Durante más de una década, Washington estuvo profundamente dividido en cuanto a la política a desarrollar con respecto a Haití. En 1994, la administración Clinton, en contra de la virulenta oposición republicana, envió tropas a Haití para devolver al poder al presidente Jean Bertrand Aristide. En 2004, en una iniciativa condenada por los demócratas, la administración Bush envió a Aristide al exilio fuera de Haití y tropas estadounidenses intervinieron nuevamente en el país para apoyar a la facción opuesta a Aristide.
Durante estos diez años, las señales contradictorias enviadas por Washington por lo general han agravado las divisiones políticas endémicas en Haití. Aún recientemente, representantes del International Republican Institute, institución financiada con fondos del gobierno federal, realizaron acciones en Haití que, según el embajador de los Estados Unidos allí, eran opuestas a sus propios esfuerzos de reconciliación entre Aristide y sus opositores. Cierto o no, la impresión que quedó en Puerto Príncipe es que en Washington las opiniones divergen y que hay un grupo muy activo para impedir la reconciliación y que apresuró el fin de la presidencia de Aristide.
La elección de este mes en Haití quizás haya quebrado por fin esta mecánica. La administración Bush, que sin lugar a dudas habría preferido un resultado diferente, apoyó sin embargo el proceso electoral a fin de favorecer un resultado que identifica claramente la opción de los haitianos.
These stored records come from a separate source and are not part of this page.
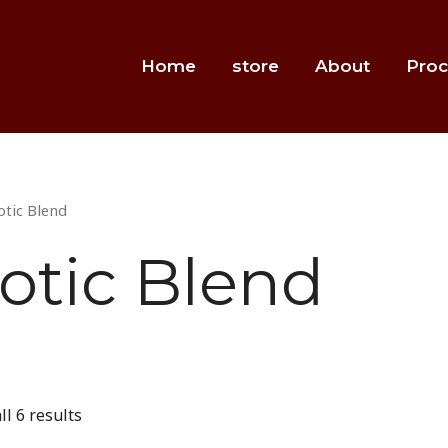
Home
store
About
Proc
otic Blend
otic Blend
l 6 results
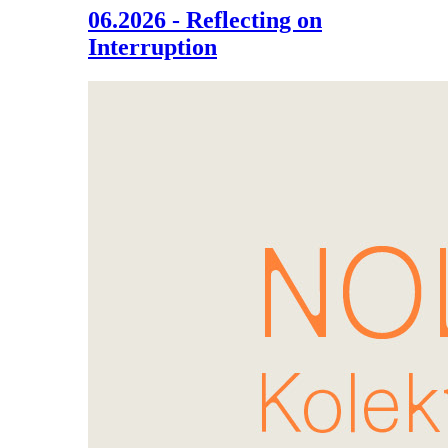
06.2026 - Reflecting on
Interruption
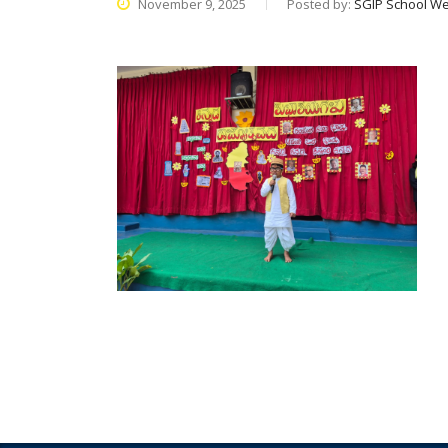
November 9, 2025
Posted by:
SGIP School We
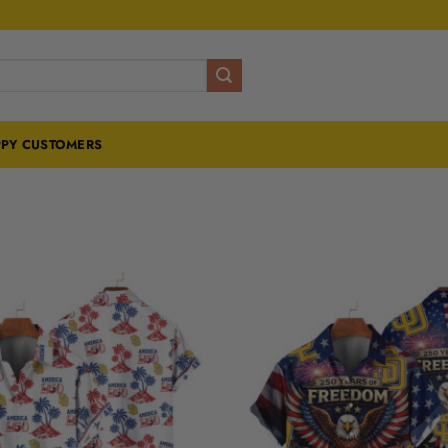
PY CUSTOMERS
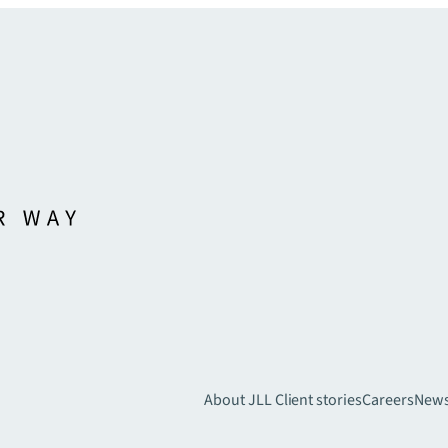
About JLL
Client stories
Careers
New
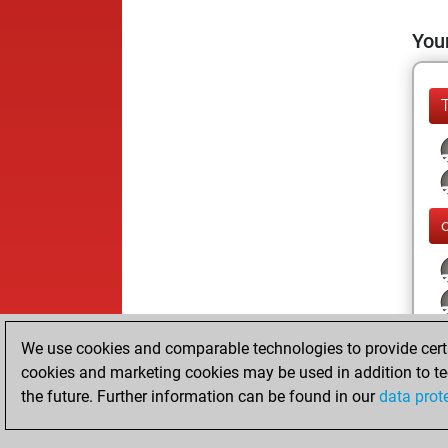
Your
We use cookies and comparable technologies to provide certai
cookies and marketing cookies may be used in addition to te
the future. Further information can be found in our
data prot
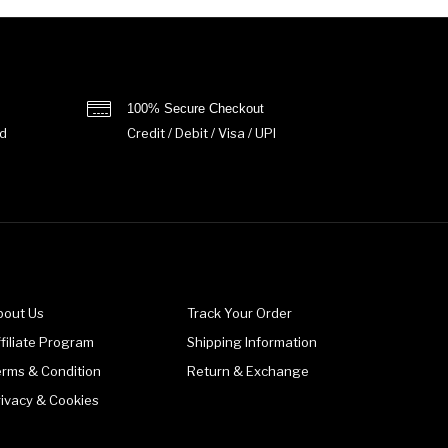
100% Secure Checkout
d
Credit / Debit / Visa / UPI
bout Us
Track Your Order
filiate Program
Shipping Information
erms & Condition
Return & Exchange
rivacy & Cookies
Las bases para un acuerdo bipartidista en lo referente a Haití existen en Washington. Aristide se fue y no debería regresar. Electo por la misma base popular de haitianos pobres, incultos y desesperados, Preval ha obtenido un mandato político claro. Los cascos azules de la ONU tendrán que permanecer aún por años en la isla para permitir el fortalecimiento de las instituciones haitianas, el mantenimiento del orden y el respeto al derecho. Estados Unidos, los vecinos más cercanos a Haití, deberían tomar la dirección del movimiento de ayuda que debe permitir a Haití construir sus instituciones y combatir la miseria que desde hace largo tiempo sufre la población.
Debe estimularse a Preval para que sea abierto y plural en la elección de sus ministros y asesores, y a la oposición para que acepte los resultados de las elecciones y colabore con el nuevo gobierno. Nadie en Washington debe apoyar a los disidentes en Haití que buscan impugnar los resultados electorales. No se debe dejar que personalidades pagadas con fondos federales en Puerto Príncipe contrarresten las políticas implementadas por el embajador estadounidense.
La longevidad de tal acuerdo estadounidense dependerá en gran medida de la forma en que Preval gestione sus nuevas responsabilidades. Durante su mandato de 1996 a 2001, los funcionarios estadounidenses reconocieron que Preval es esencialmente un hombre honesto, accesible y deseoso de actuar contra los abusos dentro de su propio régimen. Por el contrario, le falta dinamismo y es reticente a llevar a cabo reformas económicas indispensables. Sin Aristide a sus espaldas, quizás Preval sea más incisivo esta vez.
Los partidos de oposición entonces en el parlamento también deben asumir una parte de la responsabilidad de las oportunidades frustradas debido al bloqueo de la mayor parte de las medidas necesarias para la obtención de miles de millones de dólares de ayuda internacional. Ahora bien, existe la posibilidad de que el parlamento haitiano que surge de estas últimas elecciones sea dominado por las mismas figuras de la oposición.
Únicamente si las dos fuerzas políticas en Washington presentan un frente unido se puede tener una oportunidad para convencer a las diversas facciones haitianas para que trabajen juntas por el bien de su país.
«Give Haiti united message from D.C», por James Dobbins, Miami Herald, 26 de febrero de 2006.